Tod und Trauer haben nicht nur eine private Dimension, sondern auch eine betriebswirtschaftliche und ökonomische, die Argumente dafür liefert, das Thema nicht nur in Sonntagsreden aufzugreifen und es ansonsten auszuklammern. Auch für Unternehmen ist es wichtig, sich mit dem Thema Trauer zu befassen: Betriebsräte, Personalchefs, Betriebsärzte und Manager sind Menschen, deren Kompetenz gefragt ist, wenn ein Mitarbeiter trauert. Wir leben in einer Zeit, in der die Zahl der älteren Arbeitnehmer drastisch ansteigt, in der Burn-out zur Volkskrankheit geworden ist und immer mehr Menschen wegen psychischer Leiden ihrer Arbeit fernbleiben. Wir müssen lernen, was Trauer bedeutet und wie das berufliche Umfeld dazu beitragen kann, den Zeitraum der Beeinträchtigung zu verkürzen und das positive Potenzial im Trauerprozess zu nutzen.
Aus der Begegnung mit dem Tod gewinnen wir wertvolle Einsichten darüber, wie wir die Veränderungsprozesse gestalten können, die wir im Leben zu bewältigen haben. Es ist nicht möglich, den Umgang mit Tod und Trauer isoliert zu betrachten. Er wird beeinflusst von anderen Entwicklungen – und er beeinflusst umgekehrt das Leben in der Gesellschaft. Das heißt: Wenn wir anders mit Tod und Trauer umgehen, dann hat das Folgen, die über diesen Erfahrungsbereich hinausgehen. Wenn wir dem Tod einen Platz im Leben geben, dann verändert sich dieses Leben dadurch. Es verändert sich mindestens so gravierend, wie der Tod das Leben des Einzelnen verändern kann. Die Wiederaneignung des Todes und der Toten hat weitreichende Konsequenzen für die Gesellschaft und ihre Werte.

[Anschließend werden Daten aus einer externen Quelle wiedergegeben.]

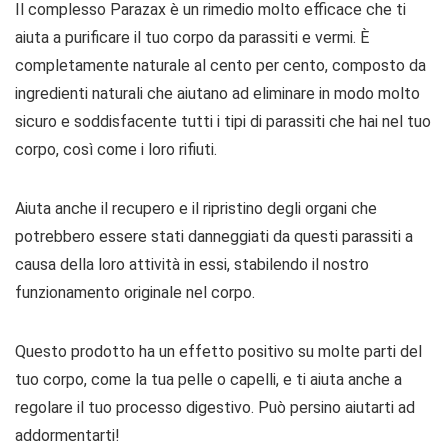
Il complesso Parazax è un rimedio molto efficace che ti
aiuta a purificare il tuo corpo da parassiti e vermi. È
completamente naturale al cento per cento, composto da
ingredienti naturali che aiutano ad eliminare in modo molto
sicuro e soddisfacente tutti i tipi di parassiti che hai nel tuo
corpo, così come i loro rifiuti.
Aiuta anche il recupero e il ripristino degli organi che
potrebbero essere stati danneggiati da questi parassiti a
causa della loro attività in essi, stabilendo il nostro
funzionamento originale nel corpo.
Questo prodotto ha un effetto positivo su molte parti del
tuo corpo, come la tua pelle o capelli, e ti aiuta anche a
regolare il tuo processo digestivo. Può persino aiutarti ad
addormentarti!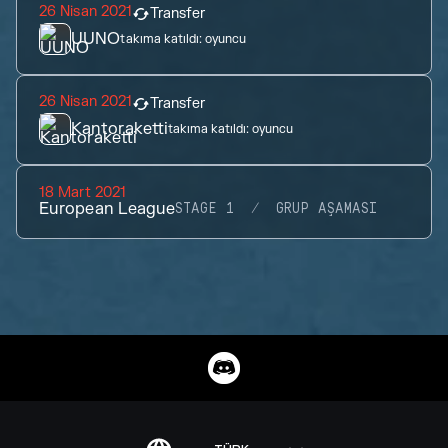
26 Nisan 2021
Transfer
UUNO
takıma katıldı:
oyuncu
26 Nisan 2021
Transfer
Kantoraketti
takıma katıldı:
oyuncu
18 Mart 2021
European League
STAGE 1
GRUP AŞAMASI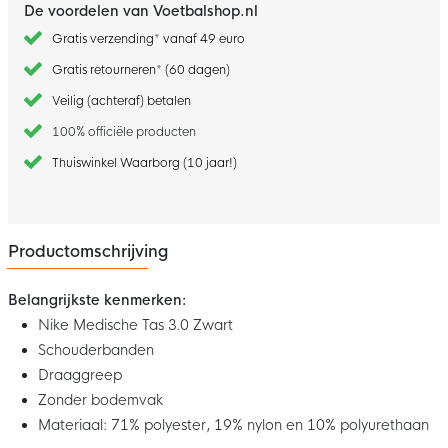
De voordelen van Voetbalshop.nl
Gratis verzending* vanaf 49 euro
Gratis retourneren* (60 dagen)
Veilig (achteraf) betalen
100% officiële producten
Thuiswinkel Waarborg (10 jaar!)
Productomschrijving
Belangrijkste kenmerken:
Nike Medische Tas 3.0 Zwart
Schouderbanden
Draaggreep
Zonder bodemvak
Materiaal: 71% polyester, 19% nylon en 10% polyurethaan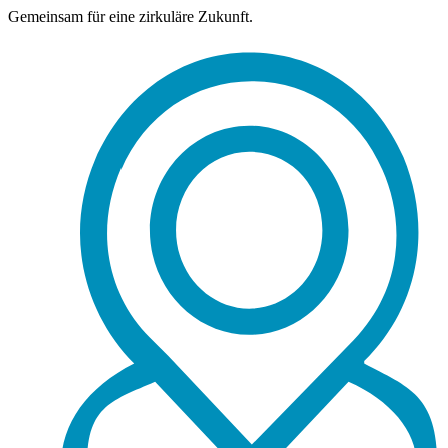
Gemeinsam für eine zirkuläre Zukunft.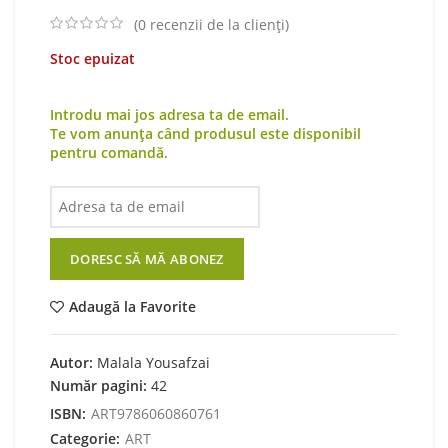
was:
is:
(
0
recenzii de la clienți)
44,44 lei.
40,00 lei.
Stoc epuizat
Introdu mai jos adresa ta de email.
Te vom anunța când produsul este disponibil
pentru comandă.
DORESC SĂ MĂ ABONEZ
Adaugă la Favorite
Autor:
Malala Yousafzai
Număr pagini:
42
ISBN:
ART9786060860761
Categorie:
ART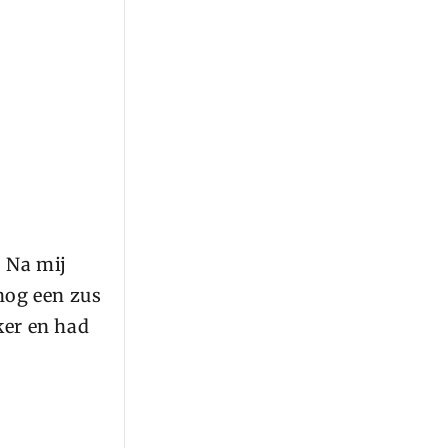
 Na mij
nog een zus
ker en had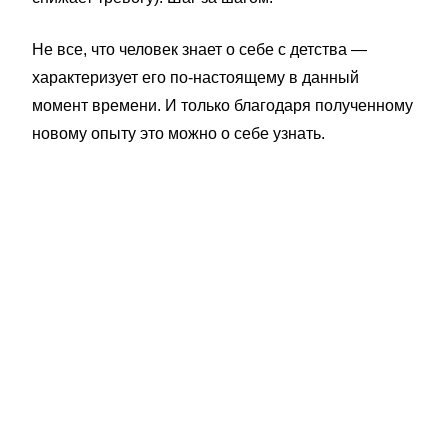
Не все, что человек знает о себе с детства —
характеризует его по-настоящему в данный
момент времени. И только благодаря полученному
новому опыту это можно о себе узнать.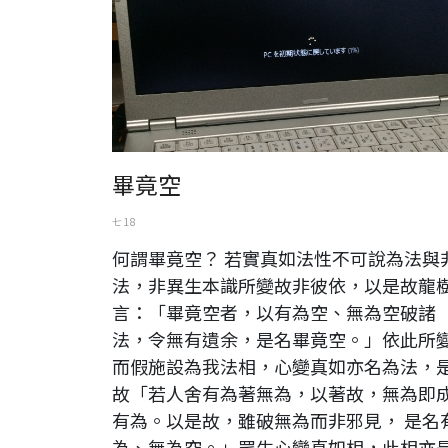
畢竟空
七 18
何謂畢竟空？ 若實真如法性不可說為法與
法，非異生本識所變故非彼依，以是故龍
言：「畢竟空者，以有為空、無為空破諸
法，令無有遺余，是名畢竟空。」依此所
而假施設為我法相，心變真如亦名為法，
故「若人舍有為著無為，以著故，無為即
有為。以是故，雖破無為而非邪見， 是名
為、無為空。」眾生心變真如相，此相亦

Es geht darum, dass wir uns Tod und Trauer wieder zu eigen machen und sie in den eigenen Lebens- und Handlungshorizont integrieren, anstatt sie an Experten zu delegieren. Für eine andere Kultur des Sterbens und Trauerns müssen wir selbst die Verantwortung übernehmen, und wir müssen uns bemühen, die fehlende Wirklichkeit des Todes zurückzugewinnen. Dafür braucht es Mut.